Herpes infection of the genitals can be caught from or spread to your partner during any sexual activity. Even though you may get herpes if your partner has no symptoms, the infection is more likely to be spread if sores are present. This is true until the sores are completely healed and the scabs have fallen off. Therefore, it is best to avoid any sexual activity if either you or your sexual partner has any symptoms of herpes. The use of a latex condom (“rubber”') may help prevent the spread of herpes. However, spermicidal (sperm-killing) jelly or a diaphragm will probably not help.

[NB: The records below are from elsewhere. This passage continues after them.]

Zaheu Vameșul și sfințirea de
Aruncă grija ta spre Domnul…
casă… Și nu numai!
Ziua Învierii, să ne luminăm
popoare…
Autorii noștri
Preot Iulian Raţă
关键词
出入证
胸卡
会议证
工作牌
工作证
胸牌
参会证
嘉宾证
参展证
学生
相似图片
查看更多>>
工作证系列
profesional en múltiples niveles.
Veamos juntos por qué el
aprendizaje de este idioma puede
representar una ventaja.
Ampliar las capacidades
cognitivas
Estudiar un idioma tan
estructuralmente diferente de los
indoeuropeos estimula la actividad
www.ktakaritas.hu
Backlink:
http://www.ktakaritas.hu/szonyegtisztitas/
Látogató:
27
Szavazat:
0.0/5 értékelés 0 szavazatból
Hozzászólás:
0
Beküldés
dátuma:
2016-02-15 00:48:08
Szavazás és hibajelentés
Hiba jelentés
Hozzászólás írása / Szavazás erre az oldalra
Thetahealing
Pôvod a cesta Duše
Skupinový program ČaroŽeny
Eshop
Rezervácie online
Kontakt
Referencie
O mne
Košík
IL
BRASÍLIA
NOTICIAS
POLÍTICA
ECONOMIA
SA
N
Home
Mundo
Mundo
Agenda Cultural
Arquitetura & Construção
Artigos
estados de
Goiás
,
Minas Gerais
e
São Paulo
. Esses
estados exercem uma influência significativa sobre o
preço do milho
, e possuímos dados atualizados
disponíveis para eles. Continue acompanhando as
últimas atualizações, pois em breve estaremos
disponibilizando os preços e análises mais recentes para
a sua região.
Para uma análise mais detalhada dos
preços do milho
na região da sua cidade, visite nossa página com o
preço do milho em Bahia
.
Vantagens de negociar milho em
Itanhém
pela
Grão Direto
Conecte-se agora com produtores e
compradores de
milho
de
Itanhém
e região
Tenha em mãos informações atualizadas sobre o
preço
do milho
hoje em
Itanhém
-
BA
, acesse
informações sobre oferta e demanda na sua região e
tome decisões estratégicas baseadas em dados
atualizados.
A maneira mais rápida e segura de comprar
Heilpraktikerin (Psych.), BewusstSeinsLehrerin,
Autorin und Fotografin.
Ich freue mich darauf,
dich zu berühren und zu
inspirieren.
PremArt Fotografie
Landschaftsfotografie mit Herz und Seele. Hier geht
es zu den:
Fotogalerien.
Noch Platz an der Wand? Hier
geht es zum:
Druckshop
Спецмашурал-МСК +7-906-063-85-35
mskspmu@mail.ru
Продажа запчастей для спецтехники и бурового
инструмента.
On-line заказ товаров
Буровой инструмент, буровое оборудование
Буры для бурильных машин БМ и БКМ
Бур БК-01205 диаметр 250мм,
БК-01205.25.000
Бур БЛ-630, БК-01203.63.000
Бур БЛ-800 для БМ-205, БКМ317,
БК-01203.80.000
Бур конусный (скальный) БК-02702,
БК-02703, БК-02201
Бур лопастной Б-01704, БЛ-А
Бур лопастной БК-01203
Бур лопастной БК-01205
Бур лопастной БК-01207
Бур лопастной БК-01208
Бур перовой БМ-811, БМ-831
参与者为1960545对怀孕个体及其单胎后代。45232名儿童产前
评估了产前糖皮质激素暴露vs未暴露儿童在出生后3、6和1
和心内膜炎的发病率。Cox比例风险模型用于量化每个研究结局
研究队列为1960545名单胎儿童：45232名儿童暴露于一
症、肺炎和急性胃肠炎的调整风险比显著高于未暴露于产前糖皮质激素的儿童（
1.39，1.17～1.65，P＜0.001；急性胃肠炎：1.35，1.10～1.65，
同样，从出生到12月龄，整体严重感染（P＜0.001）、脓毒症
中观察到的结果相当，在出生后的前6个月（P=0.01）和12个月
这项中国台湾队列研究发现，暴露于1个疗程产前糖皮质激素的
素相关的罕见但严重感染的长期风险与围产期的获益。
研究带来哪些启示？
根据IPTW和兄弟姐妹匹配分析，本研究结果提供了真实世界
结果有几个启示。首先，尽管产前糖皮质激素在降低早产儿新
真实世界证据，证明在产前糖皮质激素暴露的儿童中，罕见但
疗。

Side Effects of This Medicine:

Along with its needed effects, a medicine may cause some unwanted effects. Although not all of these side effects may occur, if they do occur they may need medical attention.

Check with your doctor immediately if any of the following side effects occur:

More common
(For acyclovir injection only)
Pain, swelling, or redness at place of injection
Less common
Abdominal or stomach pain
decreased frequency of urination or amount of urine
increased thirst
loss of appetite
nausea or vomiting
unusual tiredness or weakness
Rare
Black, tarry stools
blood in urine or stools
chills, fever, or sore throat
confusion
convulsions (seizures)
hallucinations (seeing, hearing, or feeling things that are not there)
hives
pinpoint red spots on skin
trembling
unusual bleeding or bruising
Frequency not determined
Bleeding or oozing from puncture sites or mucous membranes (bowel, mouth, nose, or urinary bladder), continuing
blistering, peeling, or loosening of skin
bluish coloring, especially of the hands and feet
blurred vision
bruising at the place of injection
changes in facial skin color
changes in vision
clumsiness
coughing
decreased consciousness
difficulty in breathing or swallowing
dizziness or feeling faint, severe
fast heartbeat
irritability
itching or skin rash
large hive-like swelling on face, eyelids, lips, tongue, throat, hands, legs, feet, sex organs
mood or mental changes
muscle cramps, pain, or weakness
pale skin
red or irritated eyes
sense of agitation or uneasiness
shakiness and unsteady walk
sores, ulcers, or white spots in mouth or on lips
swelling of eyelids, face, feet, hands, lower legs or lips
swollen, painful, or tender lymph nodes (glands) in neck, armpit, or groin
unsteadiness or other problems with muscle control or coordination
yellow eyes or skin

Some side effects may occur that usually do not need medical attention. These side effects may go away during treatment as your body adjusts to the medicine. Also, your health care professional may be able to tell you about ways to prevent or reduce some of these side effects. Check with your health care professional if any of the following side effects continue or are bothersome or if you have any questions about them:

More common
( Especially seen with high doses)
General feeling of discomfort or illness
Less common
( Especially seen with long-term use or high doses)
Diarrhea
headache
Frequency not determined
Burning, prickling, or tingling sensations
drowsiness
loss of hair

Other side effects not listed may also occur in some patients. If you notice any other effects, check with your healthcare professional.

Call your doctor for medical advice about side effects. You may report side effects to the FDA at 1-800-FDA-1088.